Bear is hands down my favourite note-taking app. It’s simple, elegant and is on every device I use. I couldn’t live without it. I did start out writing on this app, but it’s not suited to long-form writing. It has a clever tagging system but lacks support for structure. But it was never meant to be an app for writing. It was meant to be an app for note-taking and tagging. And it does that so well. And it is beautiful to look at and use. My favourite feature is the browser shortcut that allows me to capture a web page in Bear as a note. It works almost perfectly every time — what a time saver.
My first script was for a stage musical. I tried several, if not all, of the popular scriptwriting apps, trying to find the perfect balance between function and aesthetic — I don’t like working with ugly tools.
Throughout my research, I came across a great deal of deep-seated hatred for the big granddaddy of the scriptwriting scene: Final Draft. The hatred was so widespread and vehement in many of the writing forums that I took it at face value that this was an app I had to avoid. Plus, it was amongst the most expensive of the writing apps.
Then a funny thing happened on the way to the writing desk. After having gone through all the scriptwriting apps and finding minor niggles I either didn’t like or were showstoppers for me, I took the Final Draft demo for a spin.

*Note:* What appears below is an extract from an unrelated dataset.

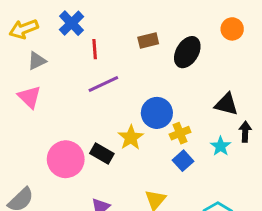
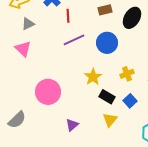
blue circle: (157, 113) -> (107, 43), moved
black rectangle: (102, 153) -> (107, 97), moved
blue square: (183, 161) -> (130, 101), moved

Bear in mind this was Final Draft 12, the version that had was released in 2021. Having toyed with Final Draft 11, I noticed a few things had changed. The new version had addressed many of the common gripes. A few new features along the lines of story building had appeared. None of them was stellar in design and would be far better served by third-party applications, so they were a moot point for me. Stability had appeared to have improved. Although on macOS Catalina, I experienced several crashes. But you learn. That’s what CMD+S is for. Use it or lose it.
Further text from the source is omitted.